Ontem eu morri, as 21:43, sei exatamente a hora, pois a última coisa que fiz foi olhar no relógio de parede, antes que tudo se tornasse escuro diante de mim. Cai no piso duro da cozinha, frio, como frio estava meu corpo, ainda consegui unir meus joelhos à testa, a posição intuitivamente mais segura que encontrei.
Essa notícia não saiu em nenhum jornal, ninguém daria importância a ela, talvez alguns até achassem que mereci. Mais uma morte anônima, numa noite da capital, quantas não acontecem todos os dias?

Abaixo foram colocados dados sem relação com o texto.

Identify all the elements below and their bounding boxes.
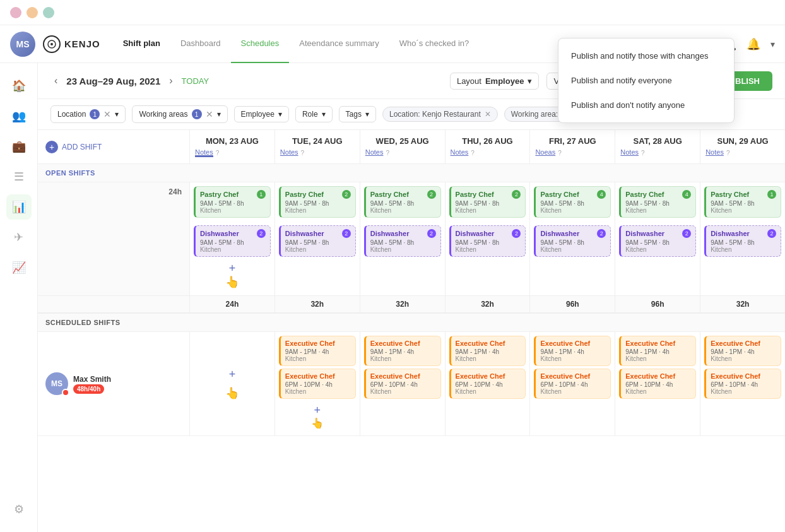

Quantos não vêem seus corpos inertes diante da fatalidade da vida, diante das coisas que aparentemente não poderiam ser de outra maneira?
Tento recompor aos poucos os fatos, é difícil lembrar da ordem cronológica, talvez até porque estivesse tudo acontecendo desde sempre e eu não tivesse me dado conta, estava tão cega diante de tudo, parecia que eu era eterna, que tudo era eterno ... mas que bobagem ... o eterno é o que não tem começo nem fim e se um dia eu nasci, teria que um dia morrer. Bem, talvez esteja ai o início do novelo, talvez consiga recompor a história nesse momento, quando me senti nascer.
Era uma tarde de sexta, enquanto eu caminhava pela rua, com a cabeça nas nuvens, preparando na mente a aula que teria que dar dali a quinze minutos e que não tivera tempo de organizar na noite anterior, me choquei com um homem que vinha em minha direção, eu não o havia visto e aparentemente nem ele a mim. Meus livros foram parar no chão, assim como os tantos papéis que ele levava, parecia cena de novela, nos abaixamos e um pedindo desculpas ao outro tentávamos recolher nossas coisas quando nossos olhos se cruzaram e ficamos ambos paralisados. Nos olhamos durante alguns infinitos segundos, ali abaixados no meio do calçadão, anônimos, um ao outro e a todos que por ali passavam e se desviavam de nós. Senti meu rosto enrubescer, levantei desajeitada, ele me olhou no fundo dos olhos, parecia espiar dentro de mim e como um bandido penetrar dentro de todos os pensamentos confusos que vagavam em minha cabeça.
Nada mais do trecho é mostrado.